EXCERPTED DATA: Begin
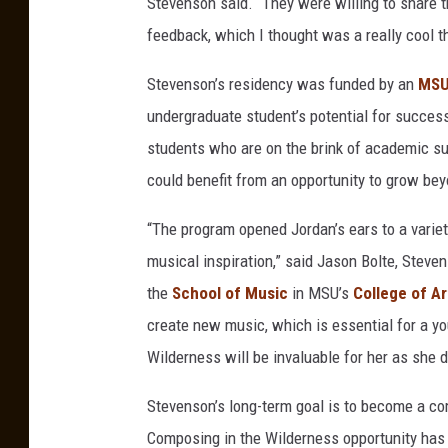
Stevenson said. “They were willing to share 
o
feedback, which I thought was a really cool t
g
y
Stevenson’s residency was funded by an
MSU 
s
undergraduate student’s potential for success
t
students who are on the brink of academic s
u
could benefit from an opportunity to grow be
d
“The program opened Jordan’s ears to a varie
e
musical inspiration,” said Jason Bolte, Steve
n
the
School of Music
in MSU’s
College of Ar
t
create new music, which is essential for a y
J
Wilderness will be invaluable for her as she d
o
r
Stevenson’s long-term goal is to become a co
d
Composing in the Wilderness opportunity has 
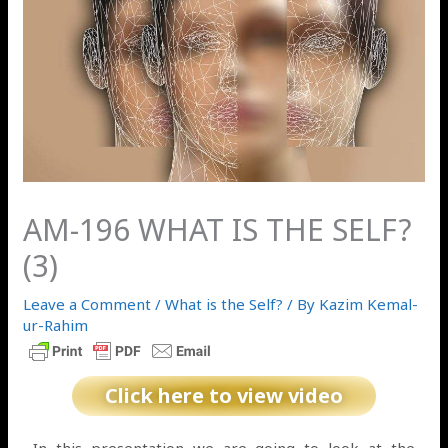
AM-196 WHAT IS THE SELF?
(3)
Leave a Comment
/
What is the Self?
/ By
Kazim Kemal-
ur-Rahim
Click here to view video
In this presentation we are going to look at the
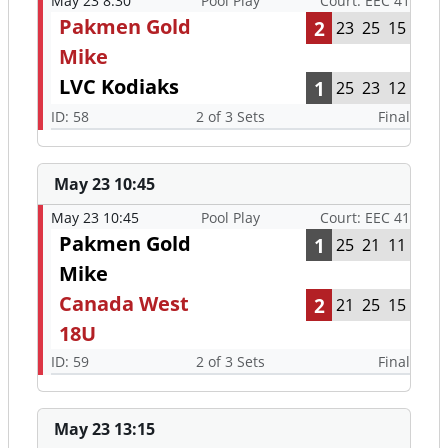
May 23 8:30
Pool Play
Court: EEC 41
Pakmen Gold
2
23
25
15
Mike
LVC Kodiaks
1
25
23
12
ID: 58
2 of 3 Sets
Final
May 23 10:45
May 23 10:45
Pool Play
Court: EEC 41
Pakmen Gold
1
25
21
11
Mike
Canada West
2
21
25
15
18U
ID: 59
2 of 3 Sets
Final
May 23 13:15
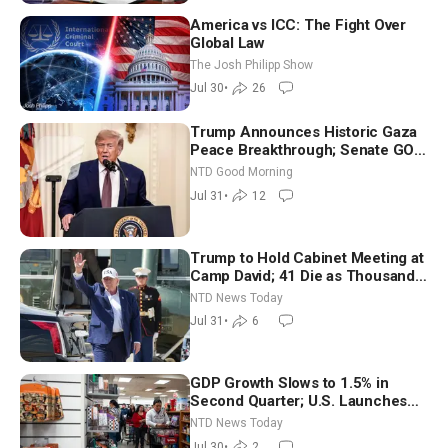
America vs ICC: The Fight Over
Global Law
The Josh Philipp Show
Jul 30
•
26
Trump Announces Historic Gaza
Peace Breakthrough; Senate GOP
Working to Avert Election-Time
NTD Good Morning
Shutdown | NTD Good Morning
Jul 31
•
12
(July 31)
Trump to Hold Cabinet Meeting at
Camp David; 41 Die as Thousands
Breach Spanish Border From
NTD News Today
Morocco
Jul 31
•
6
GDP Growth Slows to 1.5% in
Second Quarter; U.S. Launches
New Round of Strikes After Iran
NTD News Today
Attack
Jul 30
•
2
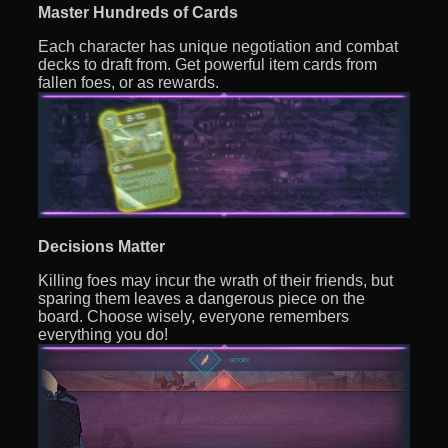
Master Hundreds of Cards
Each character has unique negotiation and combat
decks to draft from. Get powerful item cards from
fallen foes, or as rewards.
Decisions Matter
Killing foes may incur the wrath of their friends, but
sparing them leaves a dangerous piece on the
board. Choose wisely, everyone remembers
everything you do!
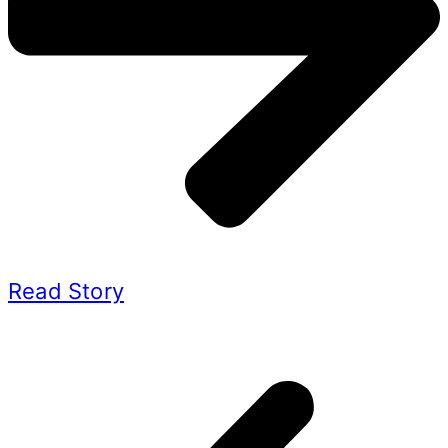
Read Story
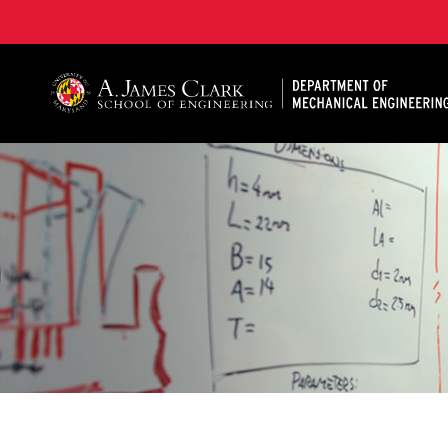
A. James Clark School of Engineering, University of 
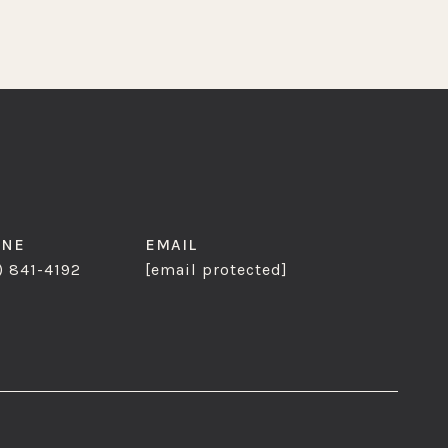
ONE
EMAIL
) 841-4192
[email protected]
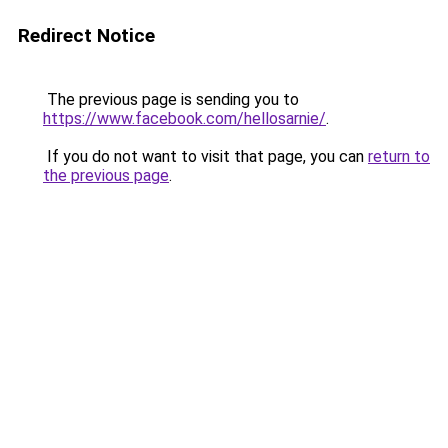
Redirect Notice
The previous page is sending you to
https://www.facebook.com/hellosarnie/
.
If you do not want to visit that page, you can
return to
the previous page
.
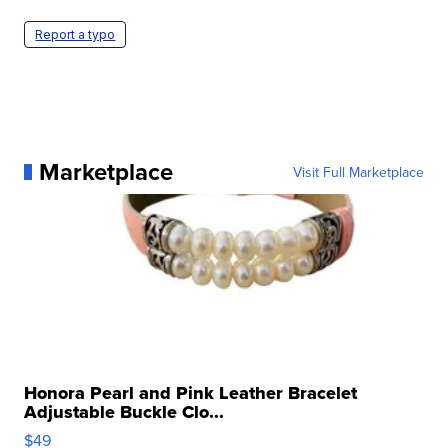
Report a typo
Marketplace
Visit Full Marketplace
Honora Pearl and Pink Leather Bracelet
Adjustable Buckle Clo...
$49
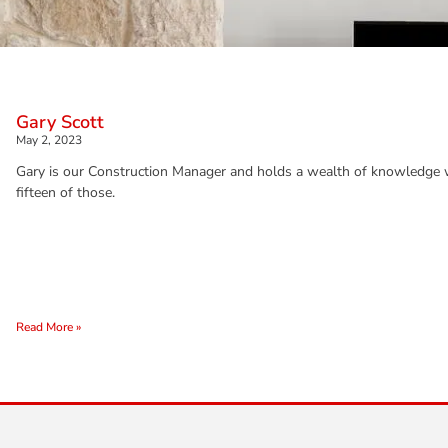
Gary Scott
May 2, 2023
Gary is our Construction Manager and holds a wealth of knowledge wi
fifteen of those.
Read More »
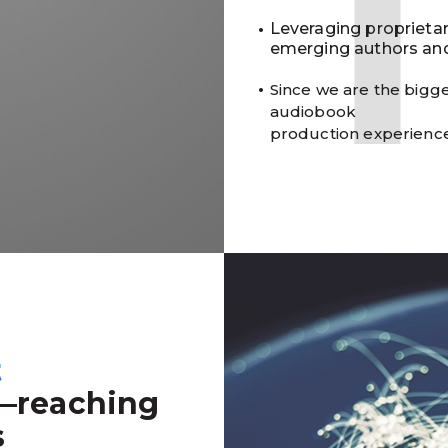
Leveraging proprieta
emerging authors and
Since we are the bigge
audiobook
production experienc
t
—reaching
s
EXCERPTED DATA: End
EXCERPTED DATA: Begin
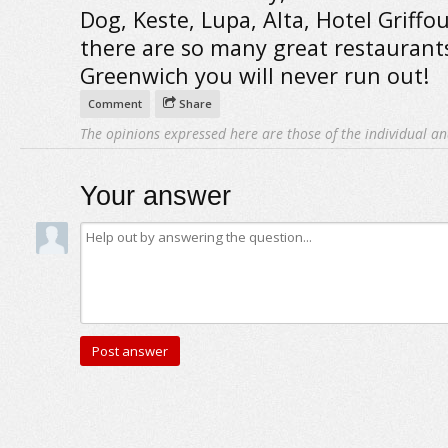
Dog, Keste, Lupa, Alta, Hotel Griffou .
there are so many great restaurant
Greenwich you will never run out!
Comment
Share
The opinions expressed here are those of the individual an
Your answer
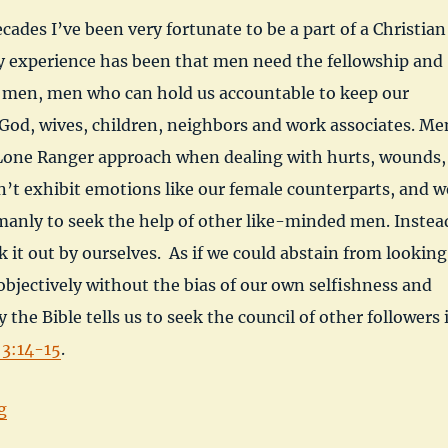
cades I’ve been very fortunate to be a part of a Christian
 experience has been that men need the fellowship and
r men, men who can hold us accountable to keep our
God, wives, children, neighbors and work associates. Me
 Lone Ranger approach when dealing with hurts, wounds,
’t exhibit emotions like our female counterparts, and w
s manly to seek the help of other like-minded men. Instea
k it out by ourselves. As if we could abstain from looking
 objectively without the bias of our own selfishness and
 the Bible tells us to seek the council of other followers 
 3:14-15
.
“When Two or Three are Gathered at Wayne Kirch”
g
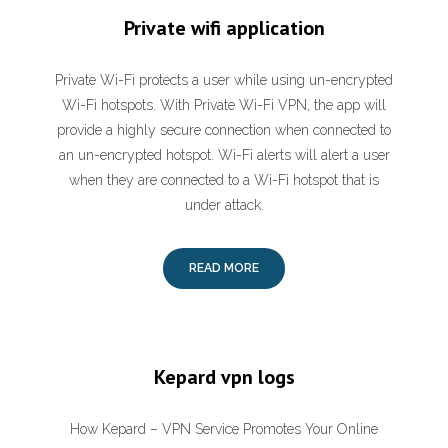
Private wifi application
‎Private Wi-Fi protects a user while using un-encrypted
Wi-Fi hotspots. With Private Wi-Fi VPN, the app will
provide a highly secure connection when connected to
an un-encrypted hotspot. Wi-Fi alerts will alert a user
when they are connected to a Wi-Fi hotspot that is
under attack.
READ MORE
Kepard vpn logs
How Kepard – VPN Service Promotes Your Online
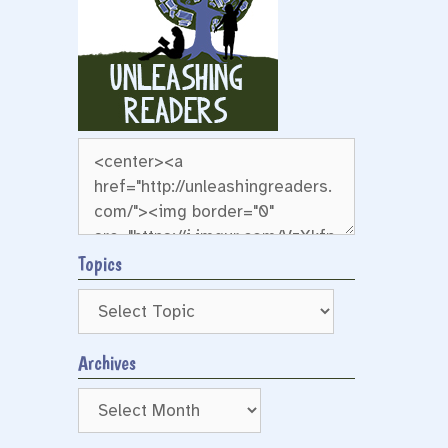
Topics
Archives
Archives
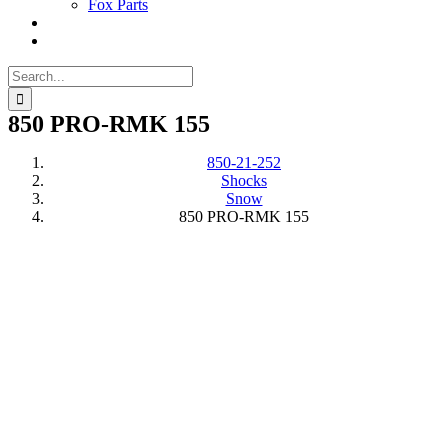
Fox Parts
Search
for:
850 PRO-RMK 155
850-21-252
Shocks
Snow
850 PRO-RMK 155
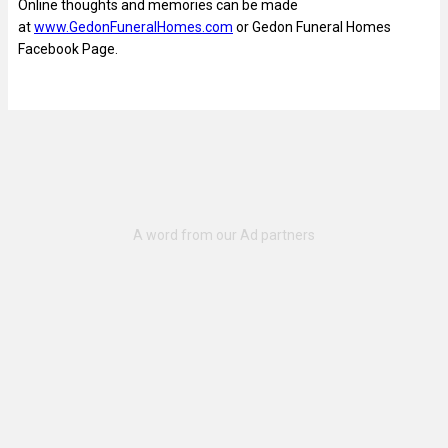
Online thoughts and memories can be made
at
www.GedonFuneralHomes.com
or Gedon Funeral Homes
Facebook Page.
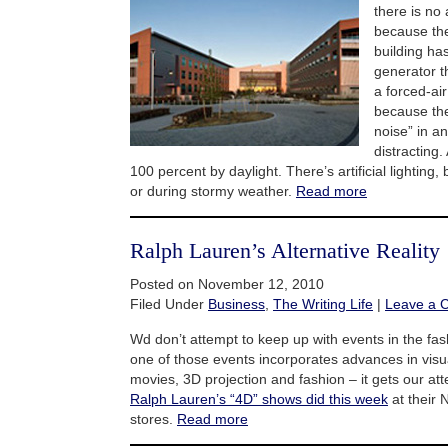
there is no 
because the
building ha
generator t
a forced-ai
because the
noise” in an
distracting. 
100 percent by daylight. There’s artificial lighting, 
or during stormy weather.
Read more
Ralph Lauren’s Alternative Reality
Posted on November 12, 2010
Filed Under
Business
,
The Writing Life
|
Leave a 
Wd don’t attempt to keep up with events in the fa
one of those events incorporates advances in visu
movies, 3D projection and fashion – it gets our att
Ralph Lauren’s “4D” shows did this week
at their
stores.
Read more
EXCERPTED DATA: End
▶ [PROBLEM DESCRIPTION]:
From the entries above, copy each line holding "been".

▶ [EXERCISE RESPONSE]:
cades I’ve been very fortunate to be a part of a Christian
 experience has been that men need the fellowship and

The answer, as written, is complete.